Summer is grilling season!! Even though meat is no longer on the table (unless you count fish, but I don’t, that’s more just fish, and meat is meat… Which probably doesn’t make much sense, but whatevs), there’s plenty to grill.
M and I are not really fans of the portobello. But, times change, and so possibly, will we! My in-laws forwarded us a recipe for a marinade claiming it was amazing, so we had to try it. It turned out quite tasty – it’s essentially a teriyaki marinade but with balsamic instead of soy, so how could you go wrong there?
The recipe is here: Ginger Marinated Portobellos
Next time, I think I’ll make the following changes – reduce pineapple juice to 1/4 C, split the balsamic to be balsamic + tamari, and add a couple cloves of chrushed garlic and some Sriracha to make it spicy.

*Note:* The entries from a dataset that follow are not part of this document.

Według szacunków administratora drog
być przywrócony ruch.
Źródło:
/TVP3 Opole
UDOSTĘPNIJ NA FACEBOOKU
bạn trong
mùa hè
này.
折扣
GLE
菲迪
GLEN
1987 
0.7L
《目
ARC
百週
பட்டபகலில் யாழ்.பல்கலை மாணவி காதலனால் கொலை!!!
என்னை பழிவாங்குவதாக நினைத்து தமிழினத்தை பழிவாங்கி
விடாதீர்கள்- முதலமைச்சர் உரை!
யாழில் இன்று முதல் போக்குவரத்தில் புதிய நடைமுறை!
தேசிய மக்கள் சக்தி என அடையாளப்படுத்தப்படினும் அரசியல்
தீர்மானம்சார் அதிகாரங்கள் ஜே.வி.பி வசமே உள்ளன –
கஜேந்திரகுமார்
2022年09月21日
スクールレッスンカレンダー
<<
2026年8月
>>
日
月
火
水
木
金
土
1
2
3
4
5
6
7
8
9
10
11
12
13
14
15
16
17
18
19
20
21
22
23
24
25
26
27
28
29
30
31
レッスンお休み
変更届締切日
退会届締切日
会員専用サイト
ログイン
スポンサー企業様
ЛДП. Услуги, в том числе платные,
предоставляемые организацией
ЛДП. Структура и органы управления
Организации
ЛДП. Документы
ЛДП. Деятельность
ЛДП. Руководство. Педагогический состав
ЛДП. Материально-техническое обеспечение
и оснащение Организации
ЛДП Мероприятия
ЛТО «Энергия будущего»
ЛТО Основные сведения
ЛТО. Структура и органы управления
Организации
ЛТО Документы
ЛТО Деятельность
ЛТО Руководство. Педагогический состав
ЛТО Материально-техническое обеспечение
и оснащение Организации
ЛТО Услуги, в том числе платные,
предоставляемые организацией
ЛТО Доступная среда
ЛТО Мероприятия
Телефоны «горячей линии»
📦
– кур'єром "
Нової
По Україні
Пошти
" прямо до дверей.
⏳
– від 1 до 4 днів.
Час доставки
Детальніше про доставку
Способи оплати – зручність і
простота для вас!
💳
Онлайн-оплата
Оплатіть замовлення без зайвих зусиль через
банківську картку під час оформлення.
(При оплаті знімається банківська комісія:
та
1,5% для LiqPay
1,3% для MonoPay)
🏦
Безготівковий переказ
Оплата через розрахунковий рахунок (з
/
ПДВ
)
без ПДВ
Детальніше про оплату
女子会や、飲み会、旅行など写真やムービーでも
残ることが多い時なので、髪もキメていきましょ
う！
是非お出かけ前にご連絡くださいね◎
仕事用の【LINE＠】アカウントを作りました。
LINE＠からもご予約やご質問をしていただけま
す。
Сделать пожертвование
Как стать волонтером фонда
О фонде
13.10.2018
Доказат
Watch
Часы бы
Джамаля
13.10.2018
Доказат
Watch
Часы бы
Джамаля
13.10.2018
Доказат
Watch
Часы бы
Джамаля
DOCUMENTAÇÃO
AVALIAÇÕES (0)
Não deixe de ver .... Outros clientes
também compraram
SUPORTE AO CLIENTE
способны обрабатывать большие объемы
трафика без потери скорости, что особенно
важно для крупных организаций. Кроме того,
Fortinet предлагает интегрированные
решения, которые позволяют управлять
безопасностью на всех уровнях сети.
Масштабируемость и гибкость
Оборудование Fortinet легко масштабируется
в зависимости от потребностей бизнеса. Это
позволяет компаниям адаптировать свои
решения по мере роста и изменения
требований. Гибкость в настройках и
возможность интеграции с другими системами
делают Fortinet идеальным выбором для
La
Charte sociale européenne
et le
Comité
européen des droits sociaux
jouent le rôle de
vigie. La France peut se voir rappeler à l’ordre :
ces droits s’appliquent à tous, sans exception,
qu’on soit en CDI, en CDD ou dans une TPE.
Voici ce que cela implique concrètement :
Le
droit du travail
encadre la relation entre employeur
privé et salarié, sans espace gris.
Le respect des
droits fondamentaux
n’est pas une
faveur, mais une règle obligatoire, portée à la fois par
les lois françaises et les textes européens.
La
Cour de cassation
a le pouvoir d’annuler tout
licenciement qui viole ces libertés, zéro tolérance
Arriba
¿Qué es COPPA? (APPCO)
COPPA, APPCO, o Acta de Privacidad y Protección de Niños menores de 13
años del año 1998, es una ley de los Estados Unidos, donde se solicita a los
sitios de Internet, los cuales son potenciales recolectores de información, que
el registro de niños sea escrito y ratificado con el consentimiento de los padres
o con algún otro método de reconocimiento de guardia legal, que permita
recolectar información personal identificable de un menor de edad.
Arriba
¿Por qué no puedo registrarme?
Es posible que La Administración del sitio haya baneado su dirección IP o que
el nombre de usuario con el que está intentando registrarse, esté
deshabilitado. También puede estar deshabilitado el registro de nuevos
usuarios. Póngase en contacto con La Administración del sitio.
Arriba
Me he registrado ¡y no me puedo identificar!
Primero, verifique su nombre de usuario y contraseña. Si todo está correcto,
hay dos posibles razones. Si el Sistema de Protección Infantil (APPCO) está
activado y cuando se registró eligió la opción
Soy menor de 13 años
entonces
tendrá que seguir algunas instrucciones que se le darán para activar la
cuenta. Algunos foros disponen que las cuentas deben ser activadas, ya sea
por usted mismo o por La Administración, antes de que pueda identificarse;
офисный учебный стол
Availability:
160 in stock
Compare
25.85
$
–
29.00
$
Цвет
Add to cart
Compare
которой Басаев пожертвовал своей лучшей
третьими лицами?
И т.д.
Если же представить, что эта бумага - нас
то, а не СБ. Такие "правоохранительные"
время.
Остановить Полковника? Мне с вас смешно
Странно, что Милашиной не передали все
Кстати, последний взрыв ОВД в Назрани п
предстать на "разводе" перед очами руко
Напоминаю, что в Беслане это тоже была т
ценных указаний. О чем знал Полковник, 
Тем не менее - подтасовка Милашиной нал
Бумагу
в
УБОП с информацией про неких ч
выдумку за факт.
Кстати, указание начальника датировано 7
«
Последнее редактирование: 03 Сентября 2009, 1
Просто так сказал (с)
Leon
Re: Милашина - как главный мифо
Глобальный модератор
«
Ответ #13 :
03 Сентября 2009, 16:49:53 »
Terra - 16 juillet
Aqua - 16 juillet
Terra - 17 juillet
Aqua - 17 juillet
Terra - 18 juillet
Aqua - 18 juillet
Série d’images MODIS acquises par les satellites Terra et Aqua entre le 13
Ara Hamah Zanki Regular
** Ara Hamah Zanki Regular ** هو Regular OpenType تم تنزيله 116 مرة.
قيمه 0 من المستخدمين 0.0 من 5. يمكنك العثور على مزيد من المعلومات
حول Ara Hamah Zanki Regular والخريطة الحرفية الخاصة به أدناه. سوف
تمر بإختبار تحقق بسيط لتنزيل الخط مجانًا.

The CSA gave us some radicchio – but not your typical radicchio. This one looks like romaine or something, but is super bitter. It grills up nicely, and goes great with my basic balsamic dressing (see my “dressings” post). To counter the extra bitterness, I added some agave to the balsamic (about 1-2 t) and then drizzled the final bit with that super thick sweet balsamic you save for special occasions. That made the salad!
Steamed up some rice, and then also quick steam/sauteed some veggies (carrots and snow peas with fresh green onion) as the sides, and voila! Beautiful day for grilling and enjoying the outdoors.